Exercise goal - In the listing below, find the line with "Image resolution: width=1024, height=1481." and the line with "epix technology (947, 1347)". Repeat those two lines and all lines between them exactly.
Segment Start: Data under study
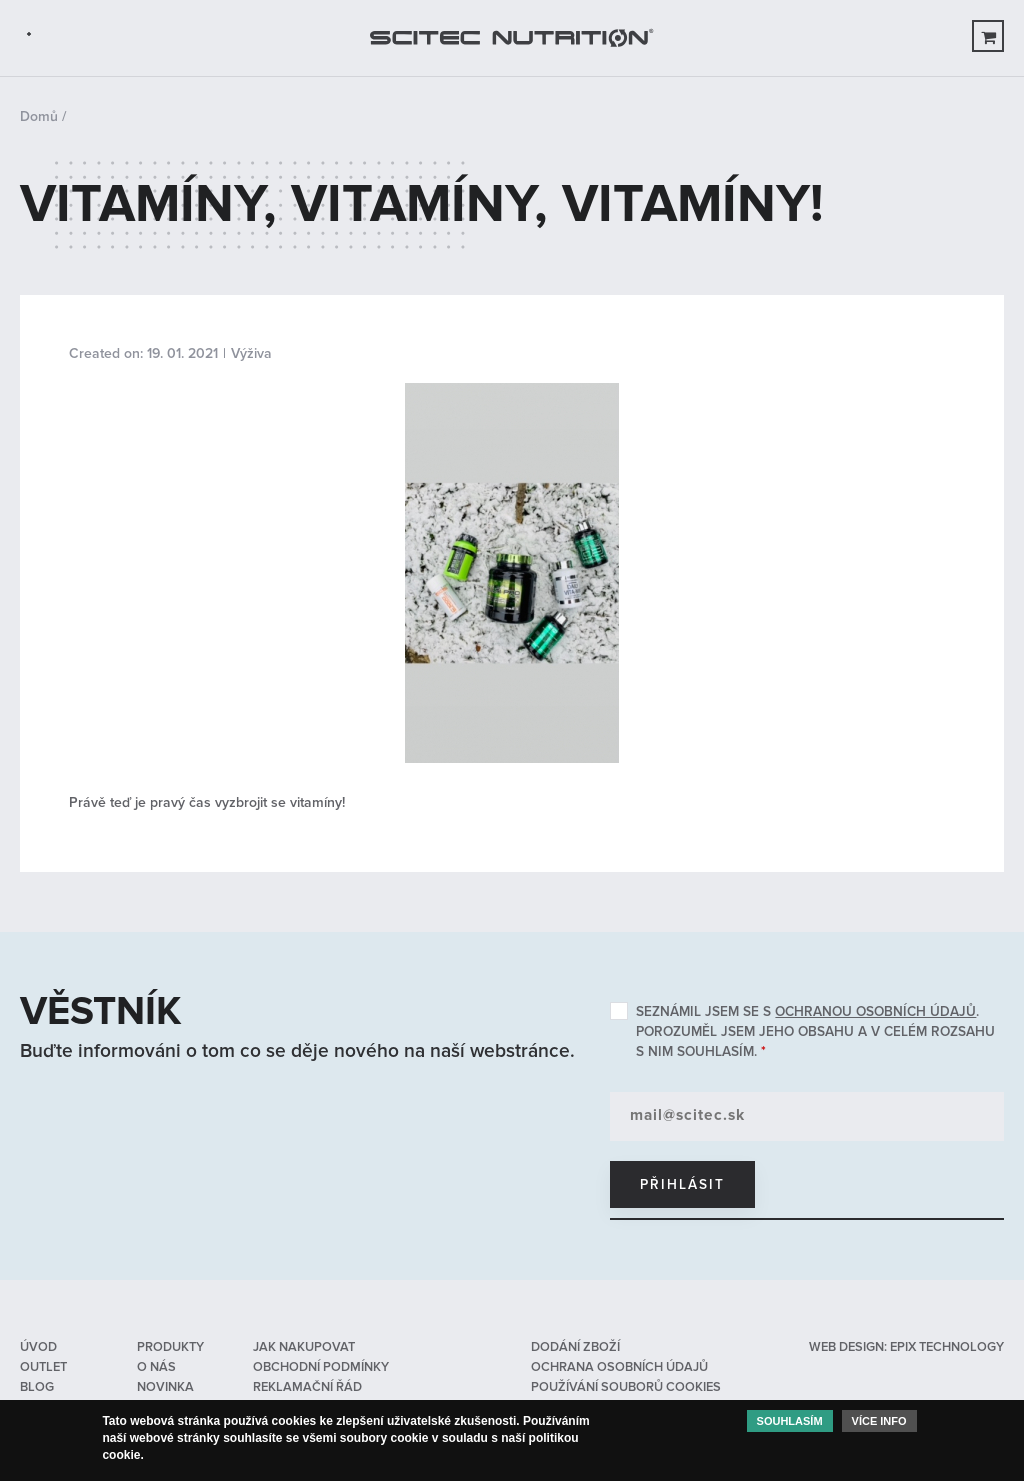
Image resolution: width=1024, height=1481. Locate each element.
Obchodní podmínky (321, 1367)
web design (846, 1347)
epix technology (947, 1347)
Segment End: Data under study
Segment Start: Data under study
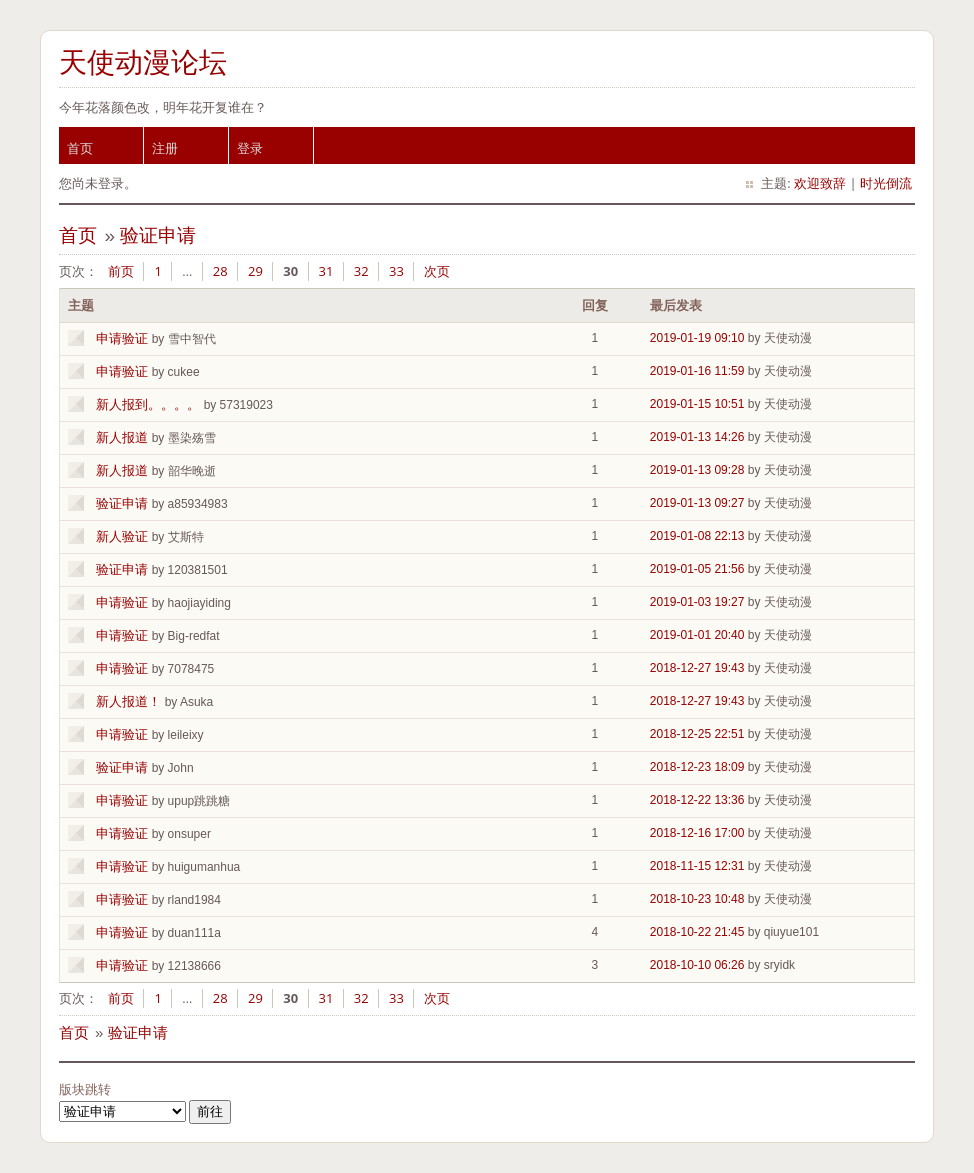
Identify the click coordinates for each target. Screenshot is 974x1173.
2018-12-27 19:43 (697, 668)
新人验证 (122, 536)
Segment End: Data under study
Result of this task -
Image resolution: width=1024, height=1481. Locate each element.
Obchodní podmínky (321, 1367)
web design (846, 1347)
epix technology (947, 1347)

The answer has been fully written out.